### [Data shown]
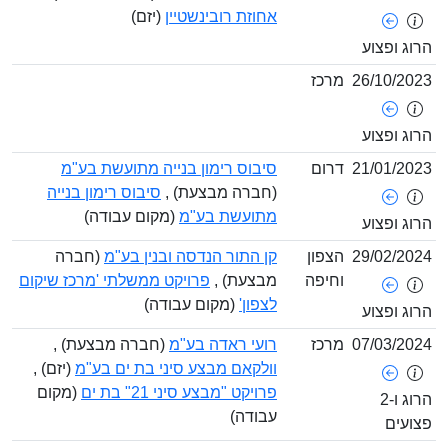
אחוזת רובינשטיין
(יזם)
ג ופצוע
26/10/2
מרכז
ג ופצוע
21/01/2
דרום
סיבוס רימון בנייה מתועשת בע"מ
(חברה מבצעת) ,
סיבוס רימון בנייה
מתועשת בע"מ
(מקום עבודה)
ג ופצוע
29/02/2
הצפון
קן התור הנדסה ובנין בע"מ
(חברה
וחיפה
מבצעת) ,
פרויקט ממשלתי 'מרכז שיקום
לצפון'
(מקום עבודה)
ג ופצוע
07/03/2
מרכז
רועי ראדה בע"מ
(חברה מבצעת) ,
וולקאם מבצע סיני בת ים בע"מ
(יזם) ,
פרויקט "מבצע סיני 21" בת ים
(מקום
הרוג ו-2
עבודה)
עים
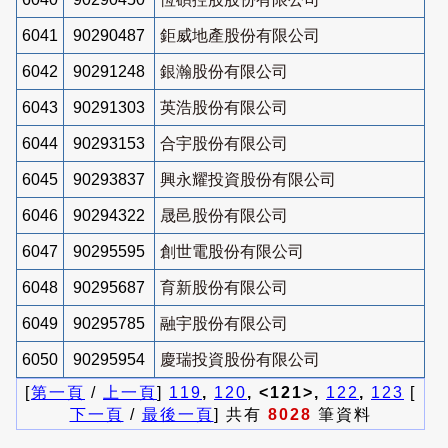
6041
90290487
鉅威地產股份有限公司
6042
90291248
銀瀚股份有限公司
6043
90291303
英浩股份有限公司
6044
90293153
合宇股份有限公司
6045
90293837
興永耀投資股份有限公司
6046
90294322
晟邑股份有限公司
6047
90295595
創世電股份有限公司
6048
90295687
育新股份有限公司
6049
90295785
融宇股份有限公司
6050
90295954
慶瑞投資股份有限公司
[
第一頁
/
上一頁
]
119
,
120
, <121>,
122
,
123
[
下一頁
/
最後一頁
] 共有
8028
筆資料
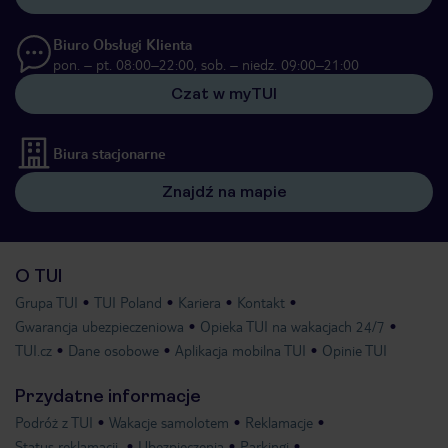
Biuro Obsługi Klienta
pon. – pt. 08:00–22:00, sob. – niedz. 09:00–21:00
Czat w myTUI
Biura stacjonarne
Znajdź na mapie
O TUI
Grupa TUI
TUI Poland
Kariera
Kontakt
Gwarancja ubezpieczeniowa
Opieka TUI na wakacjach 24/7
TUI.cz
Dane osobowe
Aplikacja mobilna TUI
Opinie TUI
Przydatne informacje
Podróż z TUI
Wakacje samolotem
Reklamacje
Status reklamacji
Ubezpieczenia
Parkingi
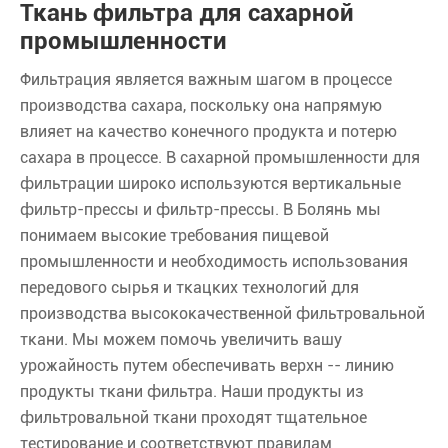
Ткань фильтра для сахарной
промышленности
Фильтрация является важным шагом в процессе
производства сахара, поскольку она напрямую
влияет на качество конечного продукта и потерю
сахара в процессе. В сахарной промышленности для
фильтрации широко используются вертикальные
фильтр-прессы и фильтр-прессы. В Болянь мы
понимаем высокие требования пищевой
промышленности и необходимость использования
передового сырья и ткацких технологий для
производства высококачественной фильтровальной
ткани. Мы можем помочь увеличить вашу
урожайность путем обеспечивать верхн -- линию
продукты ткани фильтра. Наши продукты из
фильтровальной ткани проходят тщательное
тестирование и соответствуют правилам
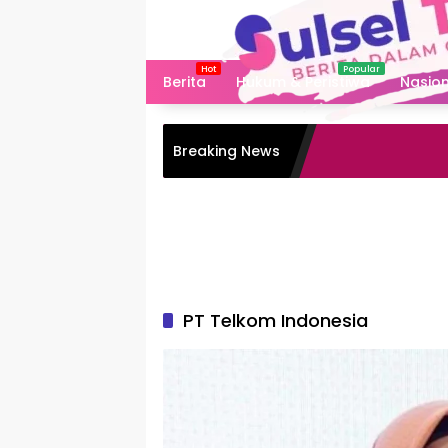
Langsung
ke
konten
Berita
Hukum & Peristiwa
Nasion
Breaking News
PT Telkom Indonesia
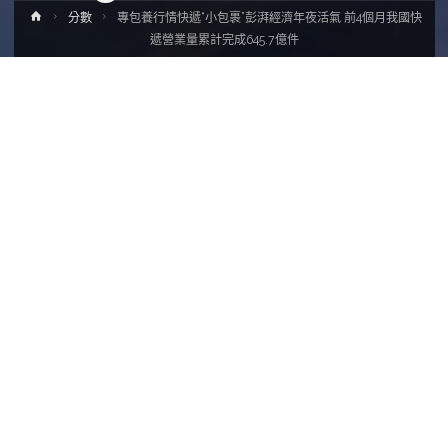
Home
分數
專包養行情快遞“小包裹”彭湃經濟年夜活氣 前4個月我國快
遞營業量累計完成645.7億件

--

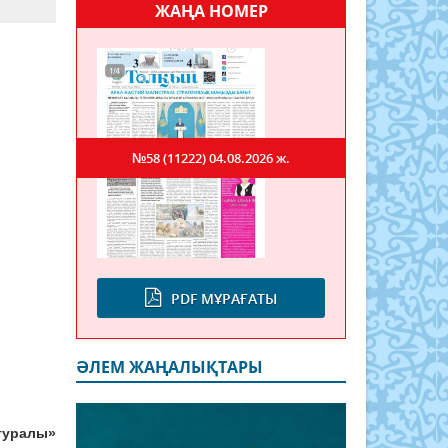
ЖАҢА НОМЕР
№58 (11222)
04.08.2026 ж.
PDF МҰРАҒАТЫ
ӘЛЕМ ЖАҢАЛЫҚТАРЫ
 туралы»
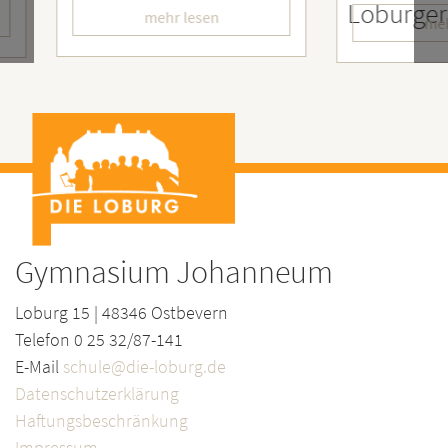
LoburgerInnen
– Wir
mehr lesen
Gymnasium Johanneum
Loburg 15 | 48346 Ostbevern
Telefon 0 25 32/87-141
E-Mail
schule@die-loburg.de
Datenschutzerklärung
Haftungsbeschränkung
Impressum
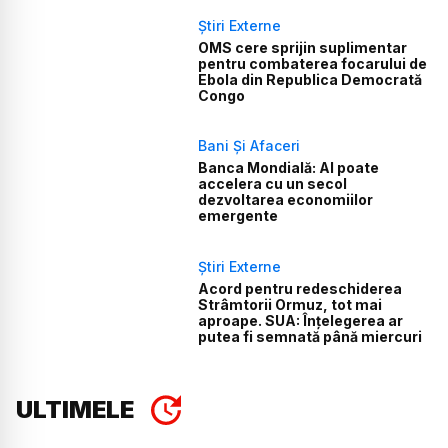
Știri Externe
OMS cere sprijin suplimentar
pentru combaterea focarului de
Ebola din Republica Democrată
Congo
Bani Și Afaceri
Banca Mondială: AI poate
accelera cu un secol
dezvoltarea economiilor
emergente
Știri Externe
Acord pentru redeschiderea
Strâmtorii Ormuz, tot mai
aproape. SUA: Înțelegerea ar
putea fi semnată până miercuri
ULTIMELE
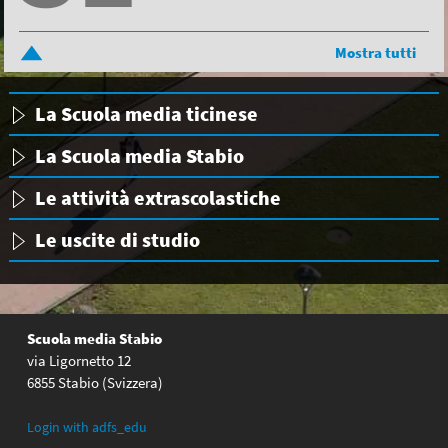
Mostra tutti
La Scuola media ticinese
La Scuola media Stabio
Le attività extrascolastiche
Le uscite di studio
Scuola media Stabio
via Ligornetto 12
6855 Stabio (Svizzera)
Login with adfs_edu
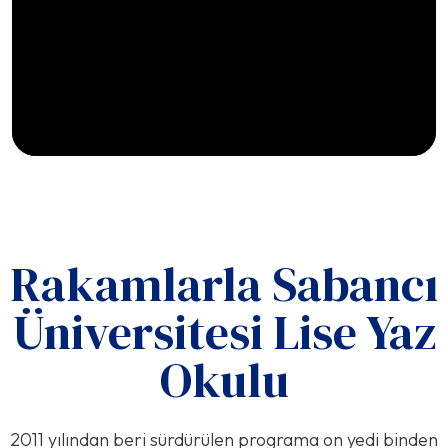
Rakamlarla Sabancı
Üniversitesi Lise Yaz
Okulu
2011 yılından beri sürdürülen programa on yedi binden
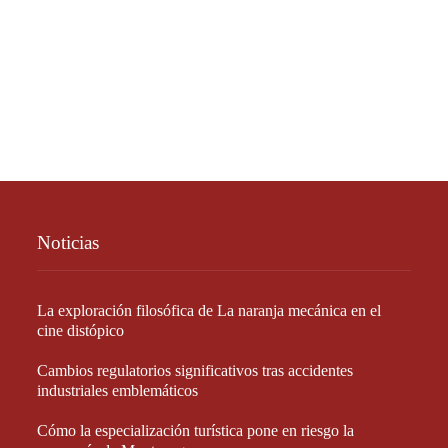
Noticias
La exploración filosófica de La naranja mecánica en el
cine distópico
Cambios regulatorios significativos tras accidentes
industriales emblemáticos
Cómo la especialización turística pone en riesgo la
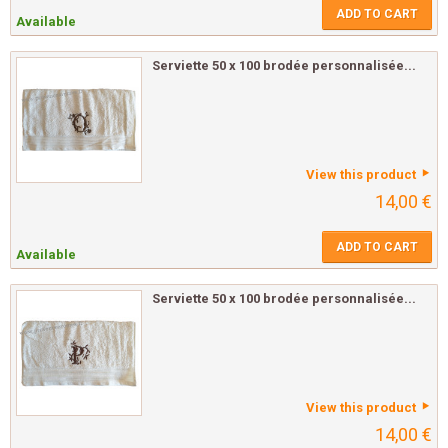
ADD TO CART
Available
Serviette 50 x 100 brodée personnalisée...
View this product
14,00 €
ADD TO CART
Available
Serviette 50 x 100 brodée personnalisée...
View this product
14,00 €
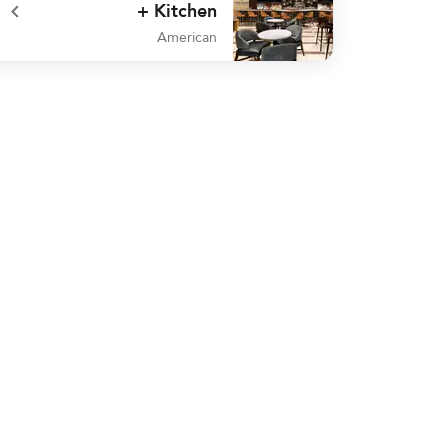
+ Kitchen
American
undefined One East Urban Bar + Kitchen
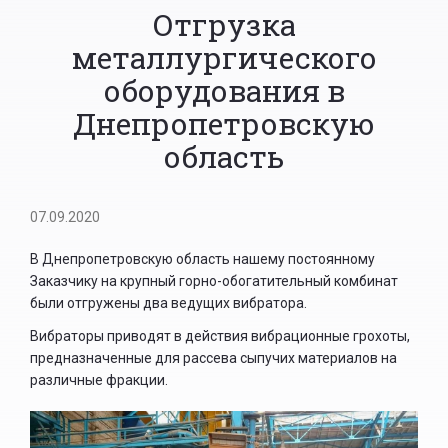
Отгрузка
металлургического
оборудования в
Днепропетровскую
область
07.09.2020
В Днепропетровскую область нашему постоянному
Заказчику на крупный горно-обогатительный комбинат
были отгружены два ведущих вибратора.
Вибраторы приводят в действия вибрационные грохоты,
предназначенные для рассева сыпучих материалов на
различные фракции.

### [Try it]
In the listing above, find the line containing "Bani Și Afaceri" and the line containing "различные фракции.", then write out both of them and every line between, exactly, with no pictures.

### [Response]
Bani Și Afaceri
Banca Mondială: AI poate
accelera cu un secol
dezvoltarea economiilor
emergente
Știri Externe
Acord pentru redeschiderea
Strâmtorii Ormuz, tot mai
aproape. SUA: Înțelegerea ar
putea fi semnată până miercuri
ULTIMELE
Mostra tutti
La Scuola media ticinese
La Scuola media Stabio
Le attività extrascolastiche
Le uscite di studio
Scuola media Stabio
via Ligornetto 12
6855 Stabio (Svizzera)
Login with adfs_edu
Rakamlarla Sabancı
Üniversitesi Lise Yaz
Okulu
2011 yılından beri sürdürülen programa on yedi binden
Noticias
La exploración filosófica de La naranja mecánica en el
cine distópico
Cambios regulatorios significativos tras accidentes
industriales emblemáticos
Cómo la especialización turística pone en riesgo la
ADD TO CART
Available
Serviette 50 x 100 brodée personnalisée...
View this product
14,00 €
ADD TO CART
Available
Serviette 50 x 100 brodée personnalisée...
View this product
14,00 €
+ Kitchen
American
undefined One East Urban Bar + Kitchen
Отгрузка
металлургического
оборудования в
Днепропетровскую
область
07.09.2020
В Днепропетровскую область нашему постоянному
Заказчику на крупный горно-обогатительный комбинат
были отгружены два ведущих вибратора.
Вибраторы приводят в действия вибрационные грохоты,
предназначенные для рассева сыпучих материалов на
различные фракции.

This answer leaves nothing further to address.